I discovered an interoperability problem between the JSCEP Client and the JDK.
The HttpURLConnection implementation contains some code like this:
if (!method.equals("PUT") && (poster != null || streaming()))
requests.setIfNotSet ("Content-type", "application/x-www-form-urlencoded");
The JSCEP Client does not set Content-Type on the POSTs it makes to the SCEP server.
Because the Content-Type is force-set by the implementation code, Tomcat and other servlet containers will attempt to decode and process the data as if it were URL encoded. But because it's actually binary SCEP data this is going to fail, and when it does, Tomcat deletes the POST body from its own Request objects, which makes it impossible to handle the request in the server side.
Unfortunately the SCEP RFC draft does not specify what Content-Type to use when performing the POST upstream.

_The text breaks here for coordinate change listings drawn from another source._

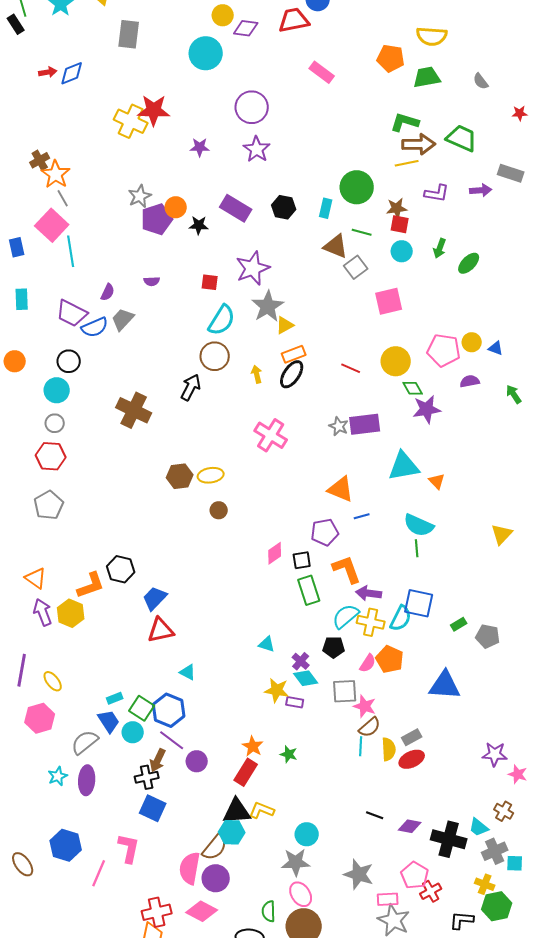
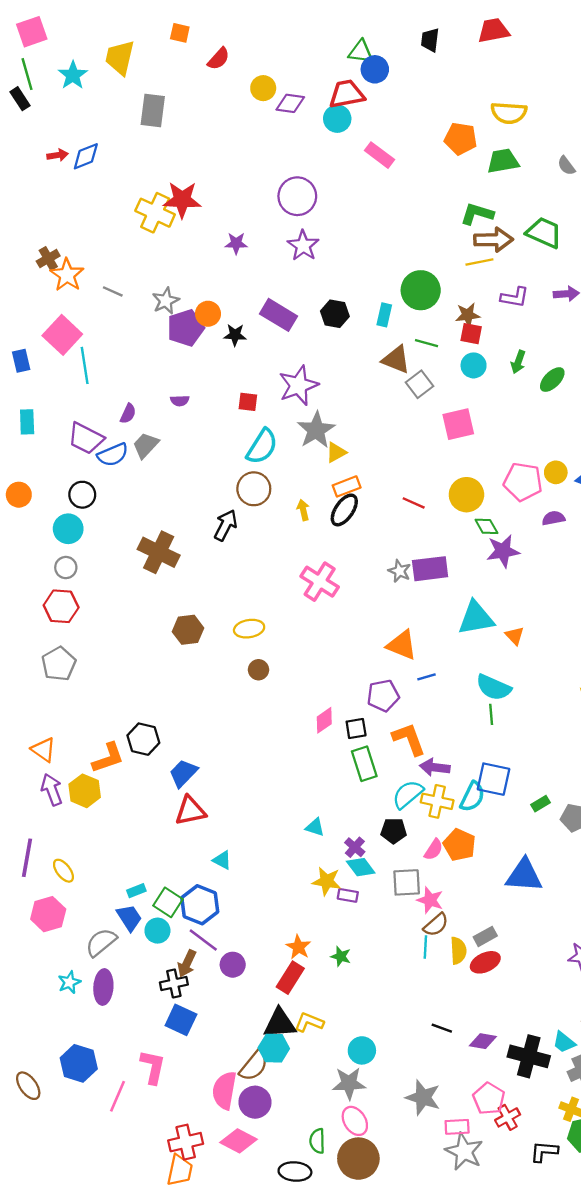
cyan circle: (206, 53) -> (337, 119), moved, size x0.7
gray line: (63, 198) -> (113, 291), moved, turned -36
brown hexagon: (180, 476) -> (188, 630), moved

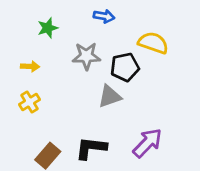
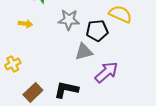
yellow cross: (29, 102) -> (13, 64), moved
purple arrow: (147, 143) -> (106, 72), moved

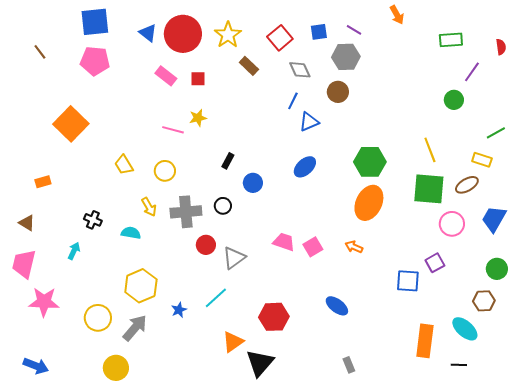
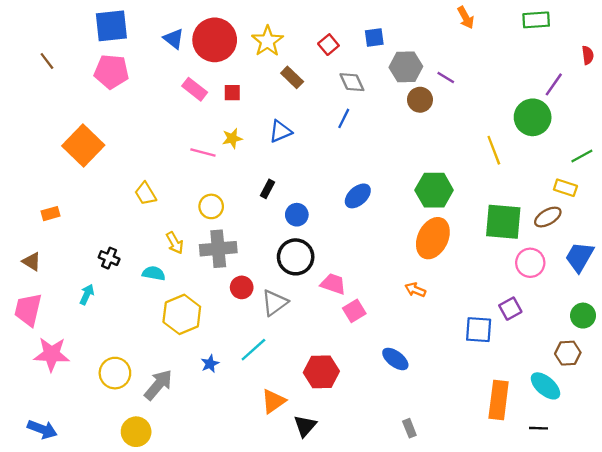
purple line: (354, 30) -> (446, 77), moved
red square: (280, 38) -> (328, 45), size x0.7
green rectangle: (451, 40) -> (536, 20), moved
brown circle: (338, 92) -> (420, 100), moved
green circle: (454, 100) -> (533, 117), size x1.6
blue triangle: (309, 122) -> (280, 131), moved
yellow line: (430, 150) -> (494, 150), moved
yellow circle: (165, 171) -> (211, 206), moved
black circle: (223, 206) -> (296, 257), moved, size x1.8
pink square: (313, 247) -> (354, 311), moved
yellow hexagon: (141, 286) -> (182, 314), moved
black triangle: (260, 363) -> (305, 426), size x0.7

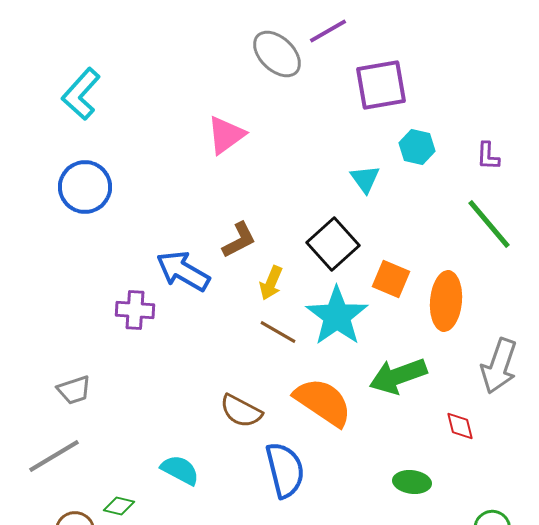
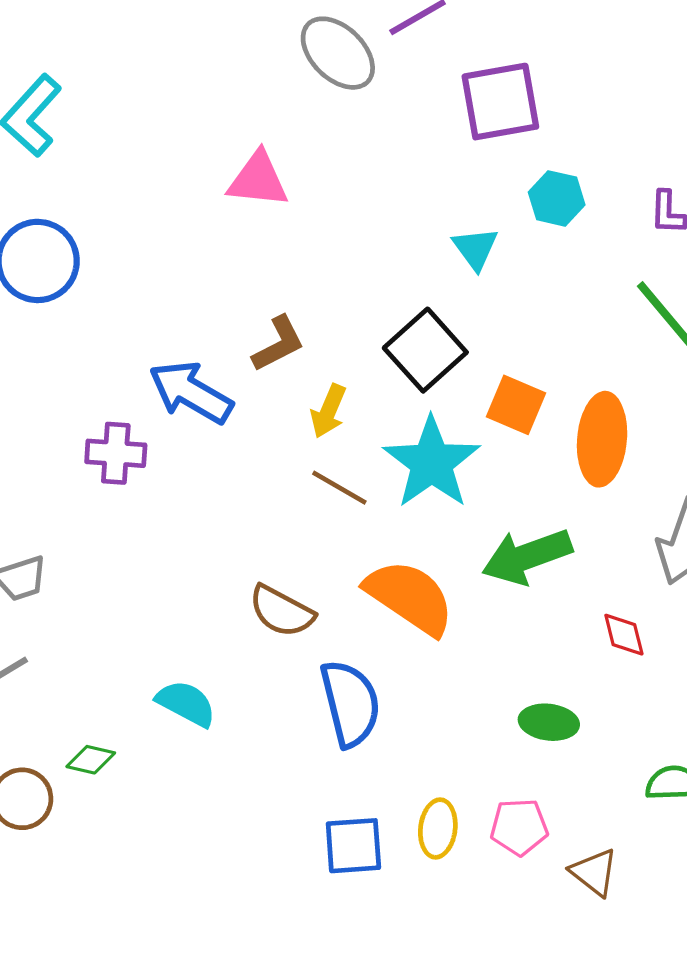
pink triangle: (226, 135) -> (258, 180), turned 42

I did report the JDK's bug to Oracle here:
But that will probably take a long time to get addressed. So I am hoping it would be possible to request a new version of JSCEP, which allows some way to set the Content-Type to be set from outside, so I could try different values, to find one which is interoperable across both sides, or, at least, try setting it to application/x-pki-message .
RFC 2616 appears to recommend "application/octet-stream":
Any HTTP/1.1 message containing an entity-body SHOULD include a Content-Type header field defining the media type of that body. If and only if the media type is not given by a Content-Type field, the recipient MAY attempt to guess the media type via inspection of its content and/or the name extension(s) of the URI used to identify the resource. If the media type remains unknown, the recipient SHOULD treat it as type "application/octet-stream".
Sets the content type to application/octet-stream for POST requests.